Toutefois, ce risque peut être atténué par le cadre opérationnel du Programme des Nations Unies pour l’après-2015, qui peut techniquement insuffler une vraie dynamique de garantie des droits de l’homme dans l’exécution du Plan Sénégal Émergent. L’incitation de consolidation de l’État de droit qu’il contient, ainsi que l’énoncé d’une obligation redditionnelle sur la mise en œuvre de ces programmes en sont les principaux axes. Le Programme comme le PSE ont fait de la consolidation de l’État de droit un cadre de développement économique garantissant la paix, la sécurité. Cette vision commune est intéressante dans la mesure où elle permet de montrer les liens inextricables existant entre État de droit, droits de l’homme et développement. L’utilité de cette mention dans l’exécution du PSE en lien avec les droits de l’homme, se trouve dans le fait qu’elle renforce le cadre juridique des obligations de respecter, de protéger et de mettre en œuvre les droits de l’homme sans discrimination. De plus, cette vision de l’État de droit est salutaire en raison de son incidence sur le système judiciaire sénégalais, dont la réforme est nécessaire pour être compatible avec le contenu de cette notion. Enfin, le dernier élément de l’exposé sur la capacité du Programme des Nations unies pour l’après-2015 à structurer la garantie des droits de l’homme dans le PSE, porte sur l’obligation redditionnelle. Cette obligation qui n’est rien d’autre que le devoir qu’ont les autorités publiques de fournir une justification raisonnée de leurs actions aux citoyens est éminemment nécessaire à la sauvegarde nationale des droits de l’homme. Rattachée aux principes de responsabilité et de suivi-évaluation, cette obligation introduit une logique de transparence dans les actions nationales de mise en œuvre du PSE. De ce fait, elle offre un cadre de participation et surtout de contrôle citoyen sur la garantie de leurs droits au premier desquels figurent les droits de l’homme.

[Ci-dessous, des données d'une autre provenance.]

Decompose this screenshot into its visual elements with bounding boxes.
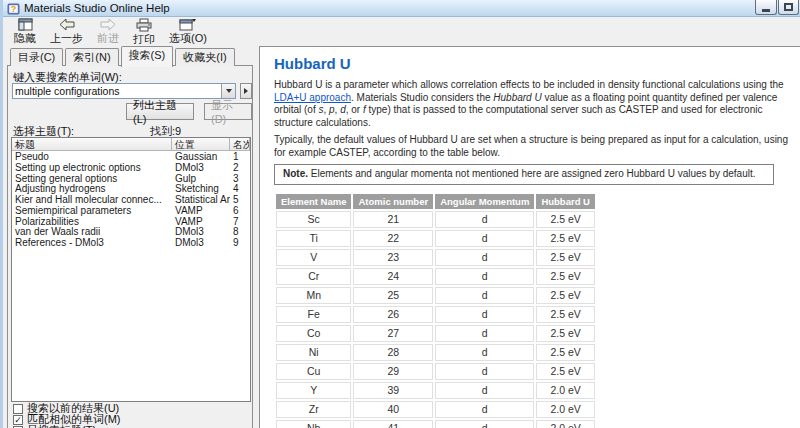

C’est aussi un élément de la bonne gouvernance, que le Sénégal a mis au cœur de la mise en œuvre du PSE. 

Cela étant, l’optimisme de mise dans la capacité de ces deux instruments à permettre une prise en compte des droits de l’homme au Sénégal, ne doit pas faire perdre de vue les défis importants qui attendent l’État sénégalais. Ces défis portent d’abord sur la réalité d’une volonté politique allant dans le sens d’une mise en œuvre du PSE en parfaite cohérence avec le cadre international du Programme des Nations unies pour l’après-2015. À cela s’ajoute l’incertitude sur le contenu définitif de ce programme et sur ses moyens de financement qui ne sont pas encore arrêtés. Enfin, la gestion transparente et ouverte du PSE à la société civile et organes nationaux de promotion et de protection des droits de l’homme reste une limite à dépasser pour que ce plan soit vraiment crédible sur sa capacité à protéger les droits de l’homme.